■ The problem
Transcribe the following records exactly, images excluded.

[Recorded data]
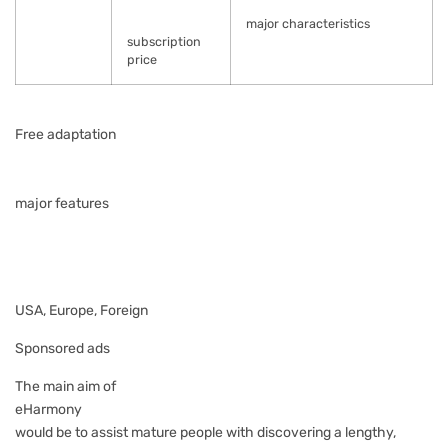
major characteristics
subscription
price
Free adaptation
major features
USA, Europe, Foreign
Sponsored ads
The main aim of
eHarmony
would be to assist mature people with discovering a lengthy,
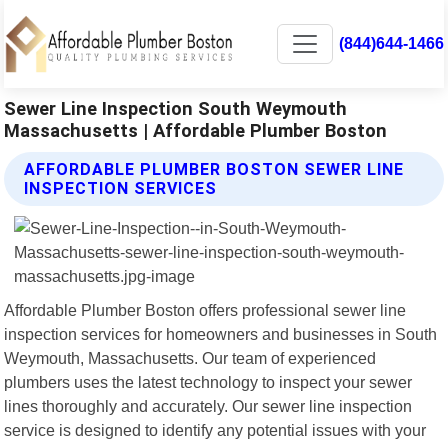
(844)644-1466
Sewer Line Inspection South Weymouth
Massachusetts | Affordable Plumber Boston
AFFORDABLE PLUMBER BOSTON SEWER LINE
INSPECTION SERVICES
Affordable Plumber Boston offers professional sewer line
inspection services for homeowners and businesses in South
Weymouth, Massachusetts. Our team of experienced
plumbers uses the latest technology to inspect your sewer
lines thoroughly and accurately. Our sewer line inspection
service is designed to identify any potential issues with your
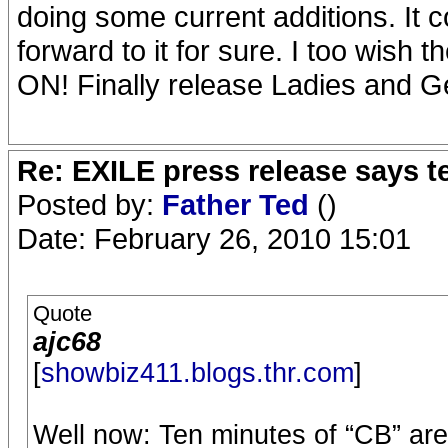
doing some current additions. It c
forward to it for sure. I too wis
ON! Finally release Ladies and 
Re: EXILE press release says t
Posted by:
Father Ted
()
Date: February 26, 2010 15:01
Quote
ajc68
[
showbiz411.blogs.thr.com
]
Well now: Ten minutes of “CB” are 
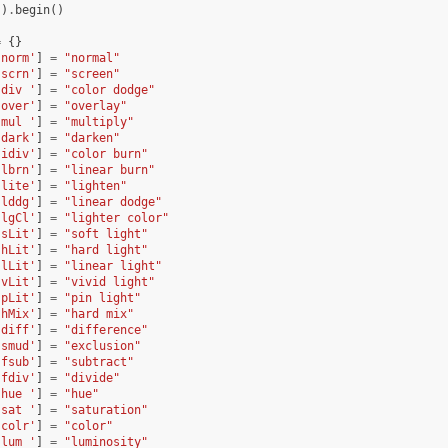
()
.
begin
()
=
{}
'norm'
]
=
"normal"
'scrn'
]
=
"screen"
'div '
]
=
"color dodge"
'over'
]
=
"overlay"
'mul '
]
=
"multiply"
'dark'
]
=
"darken"
'idiv'
]
=
"color burn"
'lbrn'
]
=
"linear burn"
'lite'
]
=
"lighten"
'lddg'
]
=
"linear dodge"
'lgCl'
]
=
"lighter color"
'sLit'
]
=
"soft light"
'hLit'
]
=
"hard light"
'lLit'
]
=
"linear light"
'vLit'
]
=
"vivid light"
'pLit'
]
=
"pin light"
'hMix'
]
=
"hard mix"
'diff'
]
=
"difference"
'smud'
]
=
"exclusion"
'fsub'
]
=
"subtract"
'fdiv'
]
=
"divide"
'hue '
]
=
"hue"
'sat '
]
=
"saturation"
'colr'
]
=
"color"
'lum '
]
=
"luminosity"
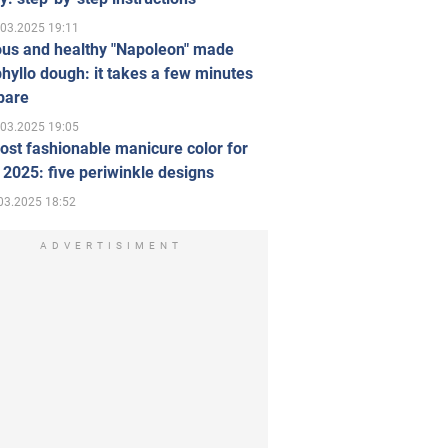
.03.2025 19:11
ous and healthy "Napoleon" made
hyllo dough: it takes a few minutes
pare
.03.2025 19:05
st fashionable manicure color for
 2025: five periwinkle designs
03.2025 18:52
ADVERTISIMENT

■ Response
major characteristics
subscription
price
Free adaptation
major features
USA, Europe, Foreign
Sponsored ads
The main aim of
eHarmony
would be to assist mature people with discovering a lengthy,
(844)644-1466
Sewer Line Inspection South Weymouth
Massachusetts | Affordable Plumber Boston
AFFORDABLE PLUMBER BOSTON SEWER LINE
INSPECTION SERVICES
Affordable Plumber Boston offers professional sewer line
inspection services for homeowners and businesses in South
Weymouth, Massachusetts. Our team of experienced
plumbers uses the latest technology to inspect your sewer
lines thoroughly and accurately. Our sewer line inspection
service is designed to identify any potential issues with your
doing some current additions. It c
forward to it for sure. I too wis
ON! Finally release Ladies and 
Re: EXILE press release says t
Posted by:
Father Ted
()
Date: February 26, 2010 15:01
Quote
ajc68
[
showbiz411.blogs.thr.com
]
Well now: Ten minutes of “CB” are 
()
.
begin
()
=
{}
'norm'
]
=
"normal"
'scrn'
]
=
"screen"
'div '
]
=
"color dodge"
'over'
]
=
"overlay"
'mul '
]
=
"multiply"
'dark'
]
=
"darken"
'idiv'
]
=
"color burn"
'lbrn'
]
=
"linear burn"
'lite'
]
=
"lighten"
'lddg'
]
=
"linear dodge"
'lgCl'
]
=
"lighter color"
'sLit'
]
=
"soft light"
'hLit'
]
=
"hard light"
'lLit'
]
=
"linear light"
'vLit'
]
=
"vivid light"
'pLit'
]
=
"pin light"
'hMix'
]
=
"hard mix"
'diff'
]
=
"difference"
'smud'
]
=
"exclusion"
'fsub'
]
=
"subtract"
'fdiv'
]
=
"divide"
'hue '
]
=
"hue"
'sat '
]
=
"saturation"
'colr'
]
=
"color"
'lum '
]
=
"luminosity"
.03.2025 19:11
ous and healthy "Napoleon" made
hyllo dough: it takes a few minutes
pare
.03.2025 19:05
st fashionable manicure color for
 2025: five periwinkle designs
03.2025 18:52
ADVERTISIMENT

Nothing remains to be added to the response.